These accounts were selected on the basis of their influence (e.g., social media followings and accelerated growth), engagement (i.e., shares) and capacity to target and profit from the vaccine hesitant. These twelve influencers, whom The Center for Countering Digital Hate (CCDH) refer to as the ‘Disinformation Dozen’, are estimated to be responsible for 65 per cent of anti-vaccine content during the COVID-19 pandemic (CCDH, Citation2021a), especially false and misleading information involving COVID-19 vaccines. We included Andrew Wakefield in this list given his prominence as a leader of the anti-vaccine movement and his capacity to profit from the anti-vaccine industry online, which is estimated to accrue annual revenues of at least 35 million USD (CCDH, Citation2021b). In addition to his highly publicised MMR study, Wakefield has produced and directed a series of films, including Who Killed Alex Spourdalakis (2015), Vaxxed (2016) and 1986: The Act (2020), all of which purport a connection between vaccines and autism. Instagram was chosen as the site of data collection as this was – at the time of data collection – the main platform used by these influencers. The site’s algorithm also actively recommends COVID-19 vaccine misinformation (CCDH, Citation2021a). The images shared on Instagram serve as powerful modes of persuasion that are often difficult to regulate (Baker & Rojek, Citation2020). In light of updated COVID-19 misinformation policies, several members of the Disinformation Dozen had their accounts suspended from Instagram during the pandemic for violating their policies and terms of service (see ). As a result, we analysed the eight accounts available at the time of analysis for 19 months from 1 January 2020 to 31 July 2021.

Table 1. The Instagram account details of the ‘Disinformation Dozen’ and Andrew Wakefield on 31 July 2021 when data collection was finalised, including their role in the affiliate marketing schemes for TTAV and TTAC anti-vaccine videos and conferences.

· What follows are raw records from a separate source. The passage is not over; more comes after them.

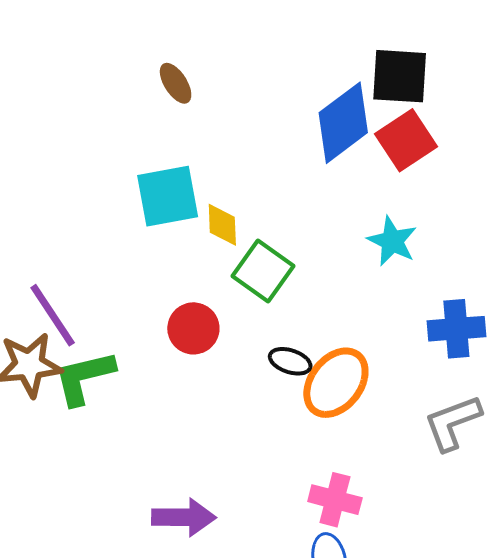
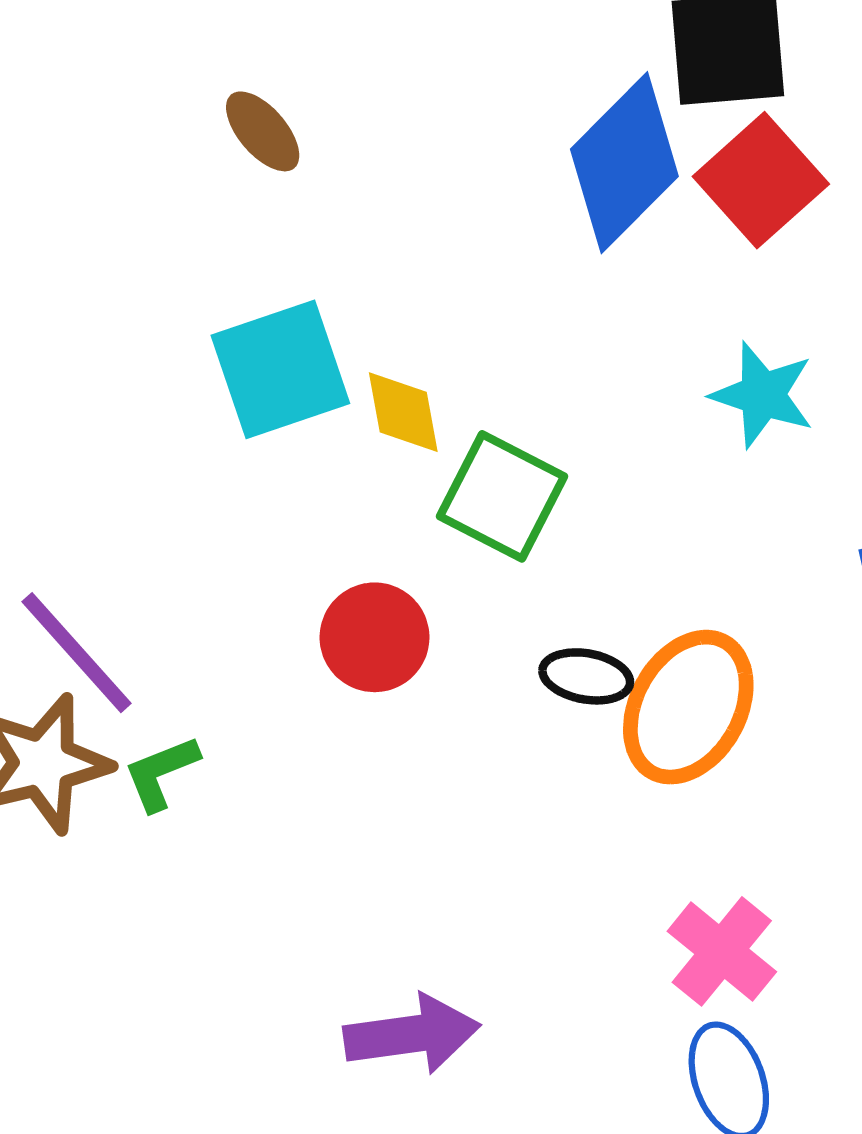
green L-shape: (84, 377) -> (161, 773), size x0.6
pink cross: (335, 500) -> (722, 951), turned 33

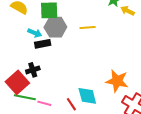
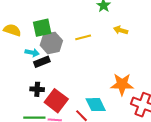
yellow arrow: (128, 11) -> (121, 30), moved
black cross: (33, 70) -> (37, 89), turned 32
red square: (17, 82) -> (56, 101), moved

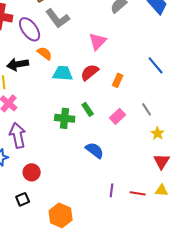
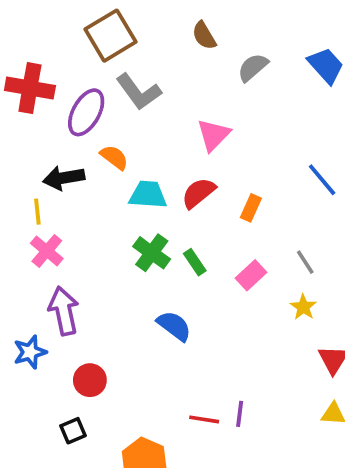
purple ellipse: (30, 29) -> (86, 112), turned 65
green cross: (65, 118) -> (152, 253), moved, turned 30
yellow star: (158, 133) -> (303, 307), moved
blue semicircle: (95, 150) -> (174, 326), moved
red line: (138, 193) -> (204, 419), moved

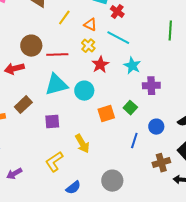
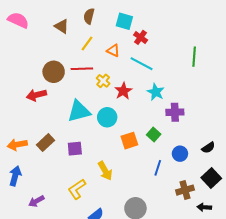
yellow cross: (88, 46) -> (103, 81), moved
red line: (57, 55) -> (82, 69), moved
brown rectangle: (23, 105) -> (45, 143), moved

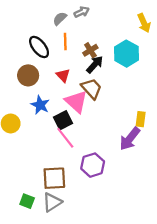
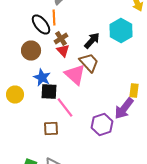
orange line: (65, 42) -> (54, 18), moved
brown cross: (90, 50) -> (61, 38), moved
black square: (63, 120) -> (49, 92), moved, turned 30
purple hexagon: (93, 165) -> (102, 124), moved
brown square: (54, 178) -> (51, 128), moved, size x0.7

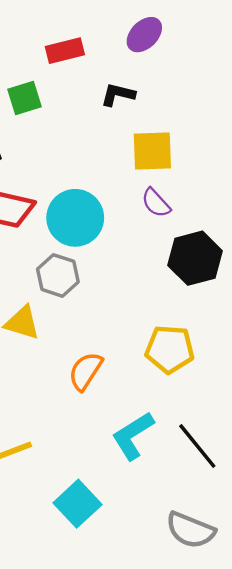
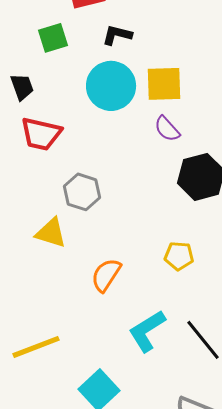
black L-shape: (118, 95) -> (117, 35), moved
cyan circle: (75, 218) -> (111, 86), moved
yellow pentagon: (170, 349) -> (179, 256), size x0.7

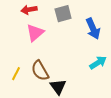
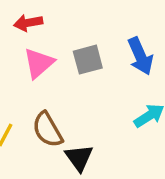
gray square: (63, 14) -> (88, 60), moved

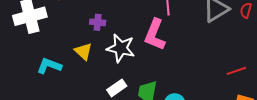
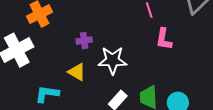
pink L-shape: (155, 35) -> (164, 39), moved, size x0.7

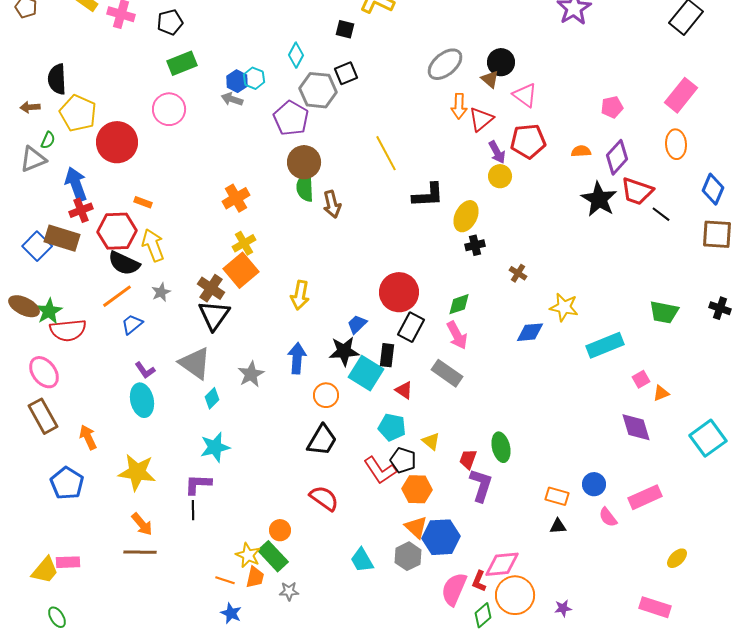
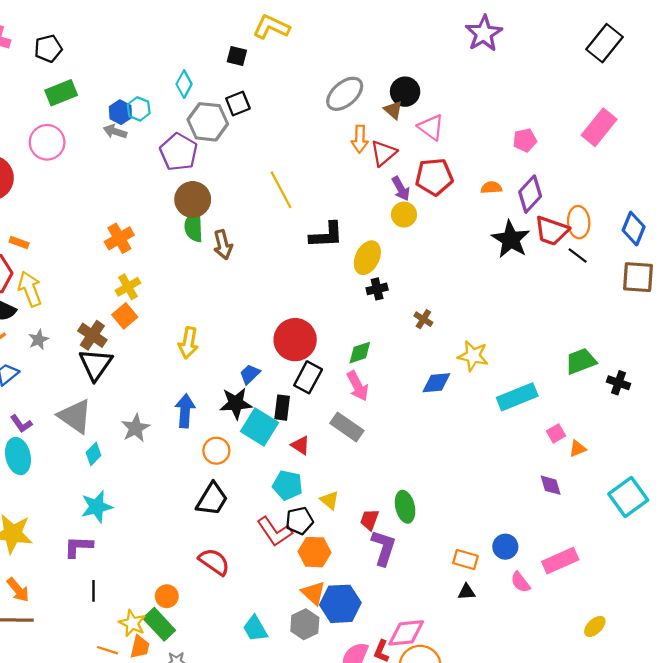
orange ellipse: (676, 144) -> (579, 222), moved
orange square: (241, 270) -> (125, 316), size x0.7
black cross: (720, 308) -> (619, 383), moved
green trapezoid: (664, 312) -> (581, 361), turned 148
purple diamond: (636, 427) -> (551, 485), size x0.7
black pentagon: (403, 460) -> (299, 521), turned -30
black line: (193, 510) -> (93, 591), moved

After analysing the Instagram pages of these influencers, we examined the tactics they use to encourage mothers to join the anti-vaccine movement. We used thematic analysis (Braun & Clarke, Citation2006) to code content appealing to mothers, ideas of motherhood and children when presenting information about the alleged dangers of vaccines. We also examined the tactics used to promote anti-vaccine claims, including statements attacking the credibility of those promoting vaccines, personal anecdotes (e.g., stories of vaccine injury), and the use of expert opinion (e.g., an article or testimony written by an M.D or scientist with ‘expert’ credentials). We also collected content from influencers that while not explicitly referring to anti-vaccine sentiment, represented versions of the maternal that were associated with other health information (often, specifically about COVID-19). Upon analysing the posts, the data were broadly divided into three categories: the protective mother, the intuitive mother, and the doting mother.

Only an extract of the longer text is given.